Two weeks

So I’m 2 weeks in on this diet, and I’m doing it for all the wrong reasons.. I’m doing it for a guy, who for the most part doesn’t know I’m alive. Well, he knows I’m alive, I’ve been to his house (only once, and it was the most awkward hour or so of my life!) and we texted once, but that’s it. Our kids are best friends. 

 I’m in my mid 30’s and I’ve never had a “real” relationship. I guess I’ve never actually been on a date. I have a kid tho, but her dad & I never actually “dated”. We would just hang out at my house. That should’ve been a red flag at the time. But I guess I just wanted the attention. I was young. He treated me like crap. He still does, on the rare occasions that I see him. I “dated” another guy, (hung out at his house only) who ended up stealing over $4000 and my car from me. The next guy, who I moved in with, was an alcoholic and was mentally and verbally abusive to me and my kid. 

II’ve been single for 4 years now. I don’t have the best track record, and I guess I’m just wondering what’s wrong with me? Why doesn’t anyone want me? Is it cuz I have red hair?

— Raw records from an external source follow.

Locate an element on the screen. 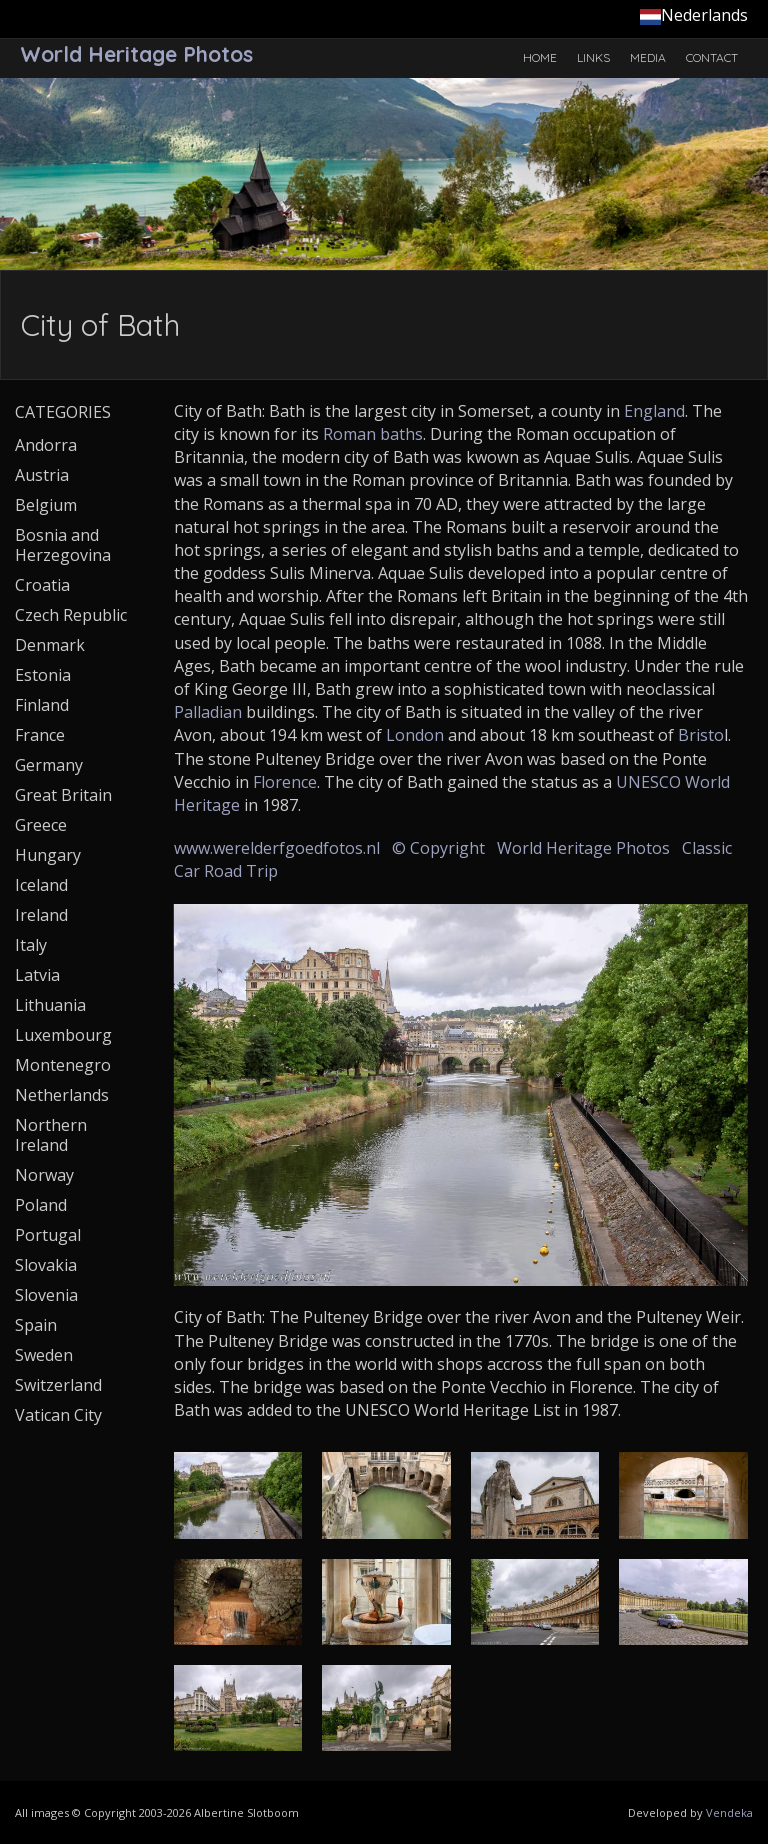  Links is located at coordinates (593, 57).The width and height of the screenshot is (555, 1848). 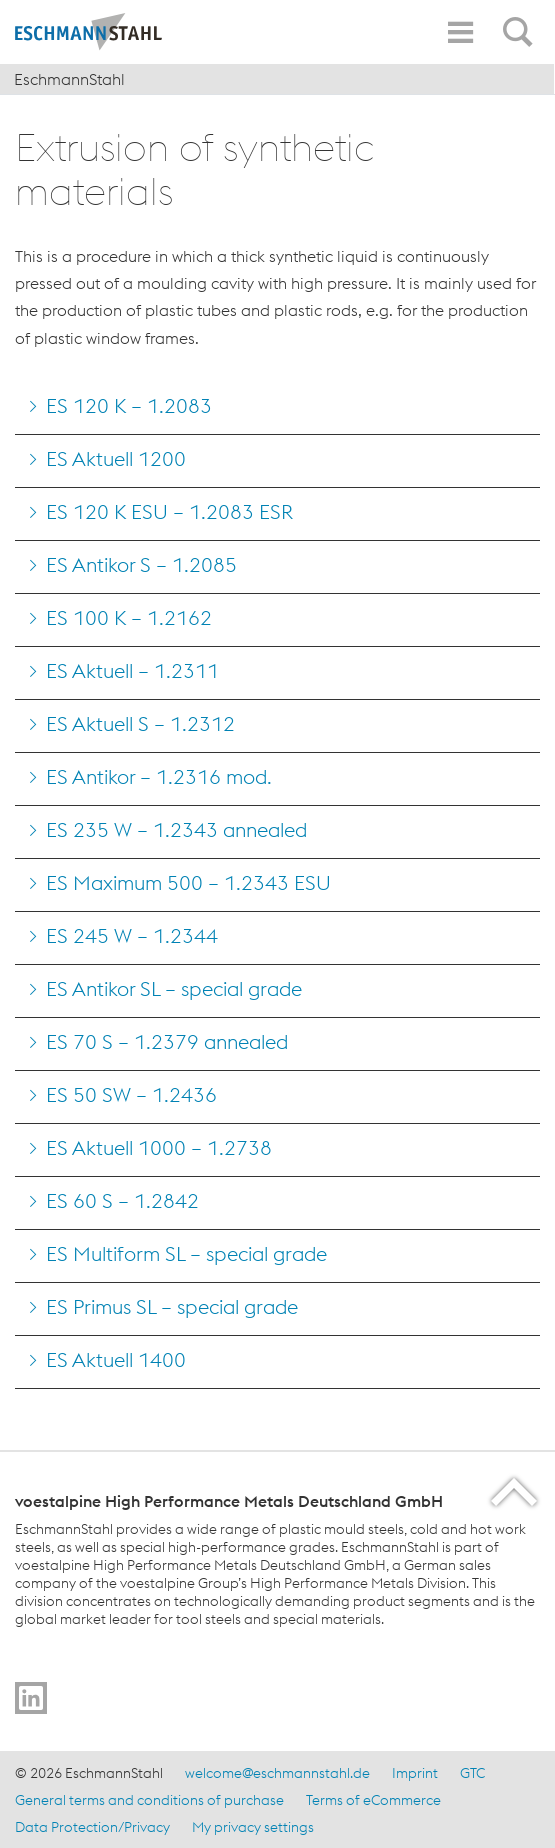 What do you see at coordinates (140, 723) in the screenshot?
I see `ES Aktuell S – 1.2312 [Go to ES Aktuell S &#8211; 1.2312]` at bounding box center [140, 723].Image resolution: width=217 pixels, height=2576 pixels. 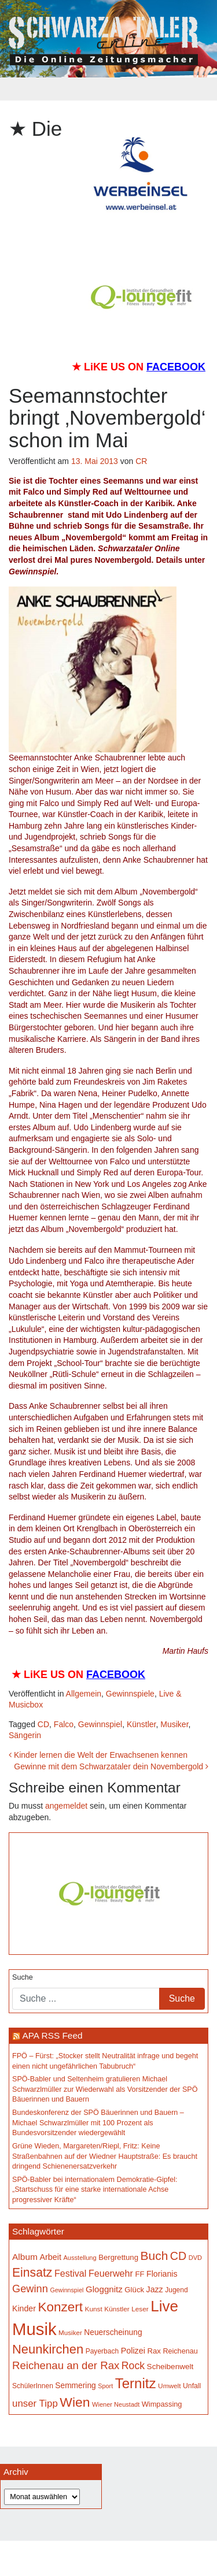 I want to click on Künstler, so click(x=141, y=1724).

Freckles? Cuz I’m fat? Shy? Socially awkward?? I don’t know. I see girls who are a lot bigger than me with boyfriends, out at the movies, out to dinner, or just out shopping. And I wonder why I can’t have that too. Why them and not me??

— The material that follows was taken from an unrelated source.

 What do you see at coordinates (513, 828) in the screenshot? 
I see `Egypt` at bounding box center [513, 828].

I’m taking my life back one day at a time. Maybe I won’t achieve pure happiness by losing weight, maybe he won’t look at me once I get to a certain size, maybe I won’t get a “real” date, but it won’t be for lack of trying and effort on my part. I want to be thinner, but I also want to be healthy. I want to have more energy, run and play outside, participate in a 5k, whatever I want!